* _WHAT IS REQUIRED_
In the listing that follows, tally the lines containing "dzieci"; give the count and nothing more.

* _DATA SUPPLIED_
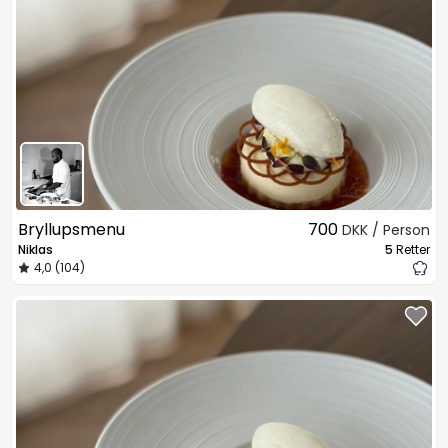
Bryllupsmenu
700
DKK / Person
Niklas
5
Retter
4,0 (104)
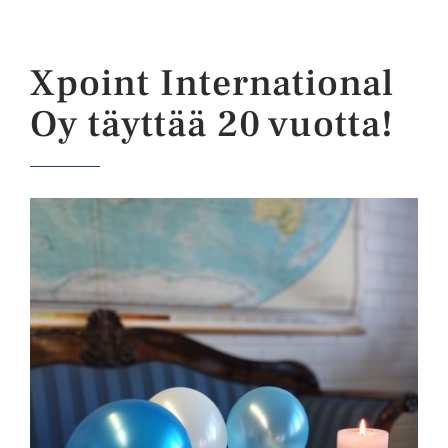
Xpoint International
Oy täyttää 20 vuotta!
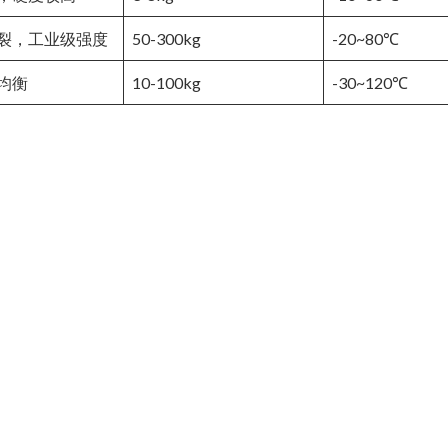
裂，工业级强度
50-300kg
-20~80℃
均衡
10-100kg
-30~120℃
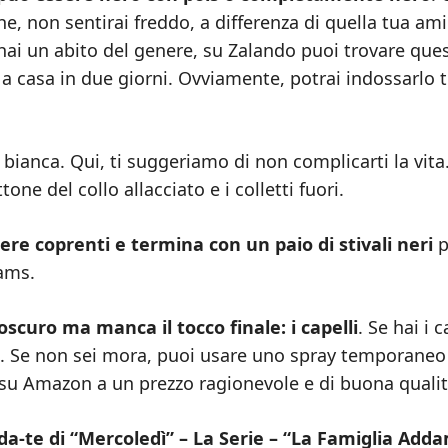
, non sentirai freddo, a differenza di quella tua am
 hai un abito del genere, su Zalando puoi trovare que
à a casa in due giorni. Ovviamente, potrai indossarlo 
 bianca. Qui, ti suggeriamo di non complicarti la vita
tone del collo allacciato e i colletti fuori.
ere coprenti e termina con un paio di stivali neri
p
dams.
 oscuro ma manca il tocco finale: i capelli
. Se hai i c
to. Se non sei mora, puoi usare uno spray temporaneo
e su Amazon a un prezzo ragionevole e di buona qualit
a-te di “Mercoledì” – La Serie – “La Famiglia Add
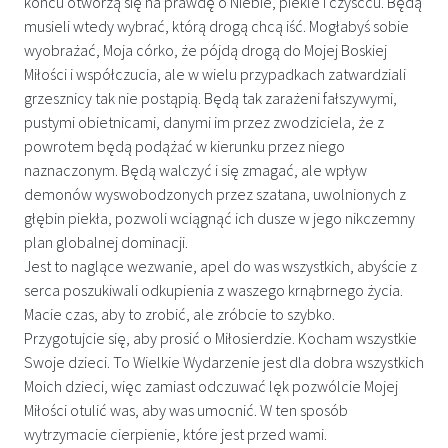
końcu otworzą się na prawdę o Niebie, piekle i czyśćcu. Będą
musieli wtedy wybrać, którą drogą chcą iść. Mogłabyś sobie
wyobrażać, Moja córko, że pójdą drogą do Mojej Boskiej
Miłości i współczucia, ale w wielu przypadkach zatwardziali
grzesznicy tak nie postąpią. Będą tak zarażeni fałszywymi,
pustymi obietnicami, danymi im przez zwodziciela, że z
powrotem będą podążać w kierunku przez niego
naznaczonym. Będą walczyć i się zmagać, ale wpływ
demonów wyswobodzonych przez szatana, uwolnionych z
głębin piekła, pozwoli wciągnąć ich dusze w jego nikczemny
plan globalnej dominacji.
Jest to naglące wezwanie, apel do was wszystkich, abyście z
serca poszukiwali odkupienia z waszego krnąbrnego życia.
Macie czas, aby to zrobić, ale zróbcie to szybko.
Przygotujcie się, aby prosić o Miłosierdzie. Kocham wszystkie
Swoje dzieci. To Wielkie Wydarzenie jest dla dobra wszystkich
Moich dzieci, więc zamiast odczuwać lęk pozwólcie Mojej
Miłości otulić was, aby was umocnić. W ten sposób
wytrzymacie cierpienie, które jest przed wami.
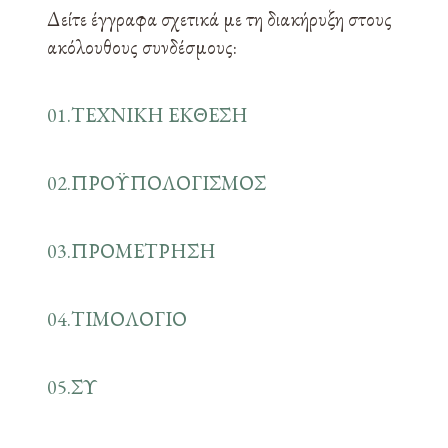
Δείτε έγγραφα σχετικά με τη διακήρυξη στους
ακόλουθους συνδέσμους:
01.ΤΕΧΝΙΚΗ ΕΚΘΕΣΗ
02.ΠΡΟΫΠΟΛΟΓΙΣΜΟΣ
03.ΠΡΟΜΕΤΡΗΣΗ
04.ΤΙΜΟΛΟΓΙΟ
05.ΣΥ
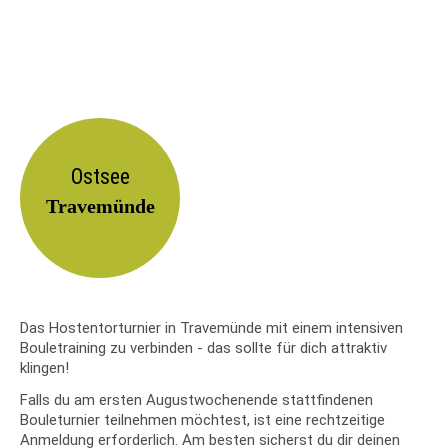
Ostsee
Travemünde
Das Hostentorturnier in Travemünde mit einem intensiven
Bouletraining zu verbinden - das sollte für dich attraktiv
klingen!
Falls du am ersten Augustwochenende stattfindenen
Bouleturnier teilnehmen möchtest, ist eine rechtzeitige
Anmeldung erforderlich. Am besten sicherst du dir deinen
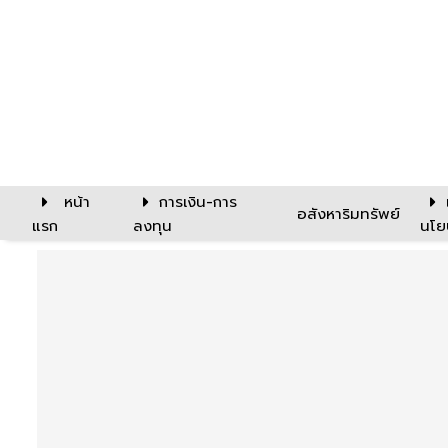
หน้า
การเงิน-การ
อสังหาริมทรัพย์
แรก
ลงทุน
นโย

* _TASK RESULT_
2